Only the lines holding "אטגון" are wanted; find them in the listing and return each one.

- - - - - - -

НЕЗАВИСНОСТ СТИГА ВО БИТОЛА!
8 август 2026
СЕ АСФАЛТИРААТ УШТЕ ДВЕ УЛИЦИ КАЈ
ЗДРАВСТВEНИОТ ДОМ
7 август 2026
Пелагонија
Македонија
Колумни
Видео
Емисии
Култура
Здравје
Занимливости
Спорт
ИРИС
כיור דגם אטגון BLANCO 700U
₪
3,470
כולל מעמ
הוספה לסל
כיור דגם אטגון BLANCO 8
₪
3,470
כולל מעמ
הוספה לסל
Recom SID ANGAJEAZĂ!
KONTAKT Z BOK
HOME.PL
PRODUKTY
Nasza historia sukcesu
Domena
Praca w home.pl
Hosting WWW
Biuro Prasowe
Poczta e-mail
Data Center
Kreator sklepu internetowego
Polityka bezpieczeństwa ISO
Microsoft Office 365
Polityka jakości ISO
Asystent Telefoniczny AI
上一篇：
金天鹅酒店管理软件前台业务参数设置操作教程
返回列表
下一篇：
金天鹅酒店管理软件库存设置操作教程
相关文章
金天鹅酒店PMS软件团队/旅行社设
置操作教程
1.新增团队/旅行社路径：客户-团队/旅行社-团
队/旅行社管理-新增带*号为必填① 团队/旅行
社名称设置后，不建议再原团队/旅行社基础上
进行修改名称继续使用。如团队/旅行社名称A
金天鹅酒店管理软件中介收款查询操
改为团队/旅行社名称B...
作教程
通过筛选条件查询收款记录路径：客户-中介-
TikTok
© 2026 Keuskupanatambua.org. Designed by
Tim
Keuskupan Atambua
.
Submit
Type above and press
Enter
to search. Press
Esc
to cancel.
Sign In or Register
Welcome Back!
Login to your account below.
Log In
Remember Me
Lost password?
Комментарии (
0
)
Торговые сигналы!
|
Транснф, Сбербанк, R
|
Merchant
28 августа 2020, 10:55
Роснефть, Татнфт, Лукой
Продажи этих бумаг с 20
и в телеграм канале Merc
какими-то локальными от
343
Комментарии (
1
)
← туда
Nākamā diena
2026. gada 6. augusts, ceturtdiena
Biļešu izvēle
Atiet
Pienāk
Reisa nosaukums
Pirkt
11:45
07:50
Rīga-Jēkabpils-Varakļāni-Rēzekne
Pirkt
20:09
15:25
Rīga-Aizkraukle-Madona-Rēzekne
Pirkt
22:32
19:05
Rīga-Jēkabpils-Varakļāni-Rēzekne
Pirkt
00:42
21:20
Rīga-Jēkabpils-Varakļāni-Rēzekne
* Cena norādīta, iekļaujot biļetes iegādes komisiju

- - - - - - -

Response to the exercise =
כיור דגם אטגון BLANCO 700U
כיור דגם אטגון BLANCO 8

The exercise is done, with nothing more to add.